Last year, during a session where I got to act as a Teaching Assistant in a really cool online class for the even cooler Andrea Varep Harrison, this safety briefing came to mind as we discussed Maslow’s Hierarchy of Needs as it relates to our ability (or inability) to be motivated to pursue our goals. The Hierarchy of Needs was not a new concept to me but with the safety briefing in mind, something became clearer to me.
Looking at the hierarchy through the lens of my current mental health knowledge I see how practicing self-care to ensuring physical and psychological needs are met, has a HUGE effect on our lives. It helps shape how we feel about goals, whether we feel like setting goals and whether we are even ABLE to meet those goals.
From personal experience, I have felt like a better friend, better spouse, better instructor and better dog trainer when my own mental health demons, are well managed. This doesn’t mean I don’t have bad days or frustration in my life. It means that when I am taking care of myself, I am no longer the barrier to my own progress towards goals. When I fit my own oxygen mask, I’m better prepared to act in my own life positively.
In Canada and the US, we know that 1 in 5 of us will experience some form of mental illness, and the canine community is no exception. If you have been struggling with a specific dog sport goal for some time, before you assume you are not reaching your goals because you are a bad trainer, or because you aren’t as disciplined as that girl in your online class, or because you have The Worst Dog In The World, I would like you to try one thing. Please?

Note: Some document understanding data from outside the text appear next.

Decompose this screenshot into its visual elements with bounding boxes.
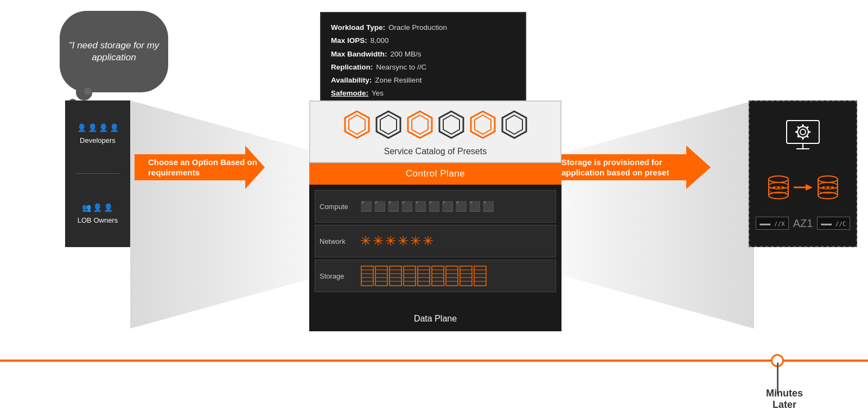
network-flake-3: ✳ bbox=[385, 234, 396, 249]
svg-rect-12 bbox=[361, 266, 373, 286]
svg-marker-3 bbox=[380, 115, 397, 134]
arrow-left-label: Choose an Option Based on requirements bbox=[143, 157, 265, 178]
person-icon-3: 👤 bbox=[99, 123, 108, 132]
chip-icon-2: ⬛ bbox=[374, 200, 386, 212]
gradient-left bbox=[130, 100, 336, 329]
storage-icons bbox=[360, 264, 501, 288]
chip-icon-4: ⬛ bbox=[401, 200, 413, 212]
info-label-iops: Max IOPS: bbox=[331, 34, 367, 47]
compute-label: Compute bbox=[320, 203, 355, 211]
chip-icon-1: ⬛ bbox=[360, 200, 372, 212]
network-icons: ✳ ✳ ✳ ✳ ✳ ✳ bbox=[360, 234, 433, 249]
transfer-arrow-icon bbox=[794, 182, 813, 193]
lob-icon-3: 👤 bbox=[104, 203, 113, 212]
data-plane-label: Data Plane bbox=[315, 310, 556, 326]
svg-marker-80 bbox=[806, 184, 813, 191]
developer-icons: 👤 👤 👤 👤 bbox=[77, 123, 119, 132]
info-label-safemode: Safemode: bbox=[331, 87, 368, 100]
network-flake-2: ✳ bbox=[373, 234, 384, 249]
server-label-x: ▬▬▬ //X bbox=[760, 220, 784, 228]
svg-point-89 bbox=[831, 186, 833, 188]
svg-marker-9 bbox=[475, 115, 491, 134]
cloud-bubble bbox=[84, 87, 92, 95]
storage-row: Storage bbox=[315, 260, 556, 292]
svg-rect-47 bbox=[460, 266, 472, 286]
svg-point-77 bbox=[777, 186, 780, 188]
info-label-workload: Workload Type: bbox=[331, 21, 385, 34]
network-flake-4: ✳ bbox=[398, 234, 409, 249]
az1-label: AZ1 bbox=[793, 217, 813, 230]
svg-rect-52 bbox=[474, 266, 486, 286]
svg-marker-5 bbox=[412, 115, 428, 134]
chip-icon-8: ⬛ bbox=[455, 200, 467, 212]
hex-1 bbox=[343, 110, 371, 140]
svg-rect-32 bbox=[418, 266, 430, 286]
gradient-right bbox=[548, 100, 754, 329]
lob-icon-1: 👥 bbox=[82, 203, 91, 212]
lob-icon-2: 👤 bbox=[93, 203, 102, 212]
chip-icon-7: ⬛ bbox=[442, 200, 454, 212]
thought-cloud: "I need storage for my application bbox=[54, 5, 174, 98]
svg-point-70 bbox=[769, 176, 788, 182]
storage-transfer bbox=[755, 174, 851, 201]
svg-point-76 bbox=[773, 186, 775, 188]
svg-rect-17 bbox=[375, 266, 387, 286]
info-value-safemode: Yes bbox=[372, 87, 384, 100]
info-value-workload: Oracle Production bbox=[388, 21, 447, 34]
network-flake-5: ✳ bbox=[410, 234, 421, 249]
server-labels: ▬▬▬ //X AZ1 ▬▬▬ //C bbox=[755, 217, 851, 230]
developers-section: 👤 👤 👤 👤 Developers bbox=[77, 123, 119, 144]
compute-row: Compute ⬛ ⬛ ⬛ ⬛ ⬛ ⬛ ⬛ ⬛ ⬛ ⬛ bbox=[315, 190, 556, 223]
hexagon-row bbox=[343, 110, 528, 140]
hex-6 bbox=[501, 110, 528, 140]
svg-marker-11 bbox=[506, 115, 522, 134]
info-box: Workload Type: Oracle Production Max IOP… bbox=[320, 12, 526, 110]
svg-point-81 bbox=[818, 176, 838, 182]
minutes-later-label: Minutes Later bbox=[766, 388, 803, 411]
chip-icon-5: ⬛ bbox=[414, 200, 426, 212]
svg-rect-42 bbox=[446, 266, 458, 286]
lob-icons: 👥 👤 👤 bbox=[82, 203, 113, 212]
gear-monitor-icon bbox=[781, 118, 825, 158]
person-icon-4: 👤 bbox=[110, 123, 119, 132]
storage-units-svg bbox=[360, 264, 501, 288]
info-label-replication: Replication: bbox=[331, 61, 373, 74]
control-plane-label: Control Plane bbox=[406, 168, 465, 179]
compute-icons: ⬛ ⬛ ⬛ ⬛ ⬛ ⬛ ⬛ ⬛ ⬛ ⬛ bbox=[360, 200, 494, 212]
storage-label: Storage bbox=[320, 272, 355, 280]
info-row-iops: Max IOPS: 8,000 bbox=[331, 34, 515, 47]
chip-icon-9: ⬛ bbox=[469, 200, 481, 212]
svg-line-67 bbox=[807, 136, 808, 137]
left-panel: 👤 👤 👤 👤 Developers 👥 👤 👤 LOB Owners bbox=[65, 100, 130, 247]
developers-label: Developers bbox=[80, 136, 116, 144]
network-row: Network ✳ ✳ ✳ ✳ ✳ ✳ bbox=[315, 225, 556, 257]
svg-point-61 bbox=[800, 129, 806, 135]
panel-divider bbox=[76, 173, 119, 174]
timeline bbox=[0, 360, 868, 362]
info-value-bandwidth: 200 MB/s bbox=[391, 48, 422, 61]
arrow-right-label: Storage is provisioned for application b… bbox=[556, 157, 711, 178]
hex-3 bbox=[406, 110, 433, 140]
hex-4 bbox=[438, 110, 465, 140]
arrow-right: Storage is provisioned for application b… bbox=[548, 146, 711, 189]
svg-rect-37 bbox=[432, 266, 444, 286]
data-plane-content: Compute ⬛ ⬛ ⬛ ⬛ ⬛ ⬛ ⬛ ⬛ ⬛ ⬛ Network bbox=[315, 190, 556, 310]
svg-rect-22 bbox=[390, 266, 401, 286]
source-storage-cylinder bbox=[768, 174, 789, 201]
service-catalog: Service Catalog of Presets bbox=[309, 100, 561, 163]
network-flake-6: ✳ bbox=[423, 234, 433, 249]
svg-marker-7 bbox=[443, 115, 459, 134]
arrow-left: Choose an Option Based on requirements bbox=[135, 146, 265, 189]
svg-line-66 bbox=[797, 127, 799, 128]
info-row-availability: Availability: Zone Resilient bbox=[331, 74, 515, 87]
chip-icon-10: ⬛ bbox=[482, 200, 494, 212]
arrow-right-shaft: Storage is provisioned for application b… bbox=[548, 146, 711, 189]
center-panel: Service Catalog of Presets Control Plane… bbox=[309, 100, 561, 331]
svg-line-68 bbox=[807, 127, 808, 128]
info-label-availability: Availability: bbox=[331, 74, 372, 87]
person-icon-1: 👤 bbox=[77, 123, 86, 132]
data-plane-wrapper: Compute ⬛ ⬛ ⬛ ⬛ ⬛ ⬛ ⬛ ⬛ ⬛ ⬛ Network bbox=[309, 185, 561, 331]
network-label: Network bbox=[320, 237, 355, 245]
svg-point-88 bbox=[827, 186, 829, 188]
info-row-workload: Workload Type: Oracle Production bbox=[331, 21, 515, 34]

Fit your oxygen mask first.
Sit down in a quiet place and take 5 minutes to consider how your physical and mental health might be playing a role in your current inability to meet goals. If simply contemplating 5 minutes of self reflection alone has you in tears, you have your answer before you’ve begun. If your 5 minutes of self reflection reveals some areas for improvement, jot them down. Either way, a discussion with your primary healthcare provider may be the first real step forward towards your dog training goals.